Modified by Rev. Rul. 71-299 Modified by Rev. Rul. 70-445

Rev. Rul. 60-85 1

The Internal Revenue Service will not follow the adverse decision of the United States Court of Appeals for the Second Circuit in Bressner Radio, Inc. v. Commissioner , 267 Fed.(2d) 520, in cases involving prepaid income.

The point at issue in this case was whether income received in connection with television service contracts covering a twelve-month period should be reported as income in the year of receipt or whether such income should be deferred over the period of the contract.

Although the service contracts did not require the performance of specified services at particular times, the taxpayer allocated 25 percent of the service contract price to installation and deferred the balance over the twelve-month period of the contract. The Commissioner of Internal Revenue included all revenues from the service contracts in gross income in the year of receipt, instead of approving the taxpayer's allocation. The Tax Court of the United States relying on the Supreme Court's decision in Automobile Club of Michigan v.

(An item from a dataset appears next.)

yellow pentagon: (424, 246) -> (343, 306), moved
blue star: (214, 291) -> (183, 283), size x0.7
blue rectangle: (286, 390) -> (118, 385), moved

Commissioner , 353 U.S. 180, Ct. D. 1807, C.B. 1957-1, 513 sustained the Commissioner. In reversing Tax Court, the United States Court of Appeals distinguished the Automobile Club of Michigan case and held that the portion of the contract price allocable to months falling in the taxable year following that of receipt of the contract price was unearned in the taxable year and was properly deferred.

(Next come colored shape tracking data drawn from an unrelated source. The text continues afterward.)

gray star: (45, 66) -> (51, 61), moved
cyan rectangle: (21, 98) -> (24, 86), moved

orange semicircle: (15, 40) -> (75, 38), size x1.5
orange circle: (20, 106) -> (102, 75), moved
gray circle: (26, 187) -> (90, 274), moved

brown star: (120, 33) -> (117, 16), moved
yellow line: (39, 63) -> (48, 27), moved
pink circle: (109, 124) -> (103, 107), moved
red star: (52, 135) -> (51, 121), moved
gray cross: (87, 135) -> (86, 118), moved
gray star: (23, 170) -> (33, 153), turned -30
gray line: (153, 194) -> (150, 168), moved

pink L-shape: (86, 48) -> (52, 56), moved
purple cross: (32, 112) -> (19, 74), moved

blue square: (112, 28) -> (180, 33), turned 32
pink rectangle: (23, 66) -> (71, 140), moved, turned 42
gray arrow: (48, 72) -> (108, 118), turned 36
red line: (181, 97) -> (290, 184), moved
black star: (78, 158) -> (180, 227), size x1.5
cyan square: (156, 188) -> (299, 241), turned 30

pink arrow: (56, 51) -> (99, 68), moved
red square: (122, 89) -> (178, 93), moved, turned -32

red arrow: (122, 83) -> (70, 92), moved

The Bressner Radio, Inc. , decision conflicts in principle with a long line of judicial authority holding that where a taxpayer receives prepaid income under a claim of right and without restriction as to its disposition, it must report the entire amount received each years as income. Subsequent to the Bressner Radio, Inc. , decision by the United States Court of Appeals, deferral of prepaid income until earned was again considered by the Tax Court in the case of Automobile Club of New York, Inc. v. Commissioner , 32 T.C. 906. There the Tax Court followed the Automobile Club of Michigan decision and held that the Commissioner properly required the petitioner to report as income all fees received during the taxable year.

Accordingly, the Service will continue its general policy of taxing prepaid income in the year of receipt. this policy applies to income from contracts to furnish services and to other types of prepaid income, such as prepaid royalties, rent, bonuses, etc., regardless of whether the period of proration is definite or indefinite, unless a different treatment is specifically provided in the Internal Revenue Code of 1939 or 1954 or the regulations thereunder.

1 Released as Technical Information Release 205, dated January 19, 1960.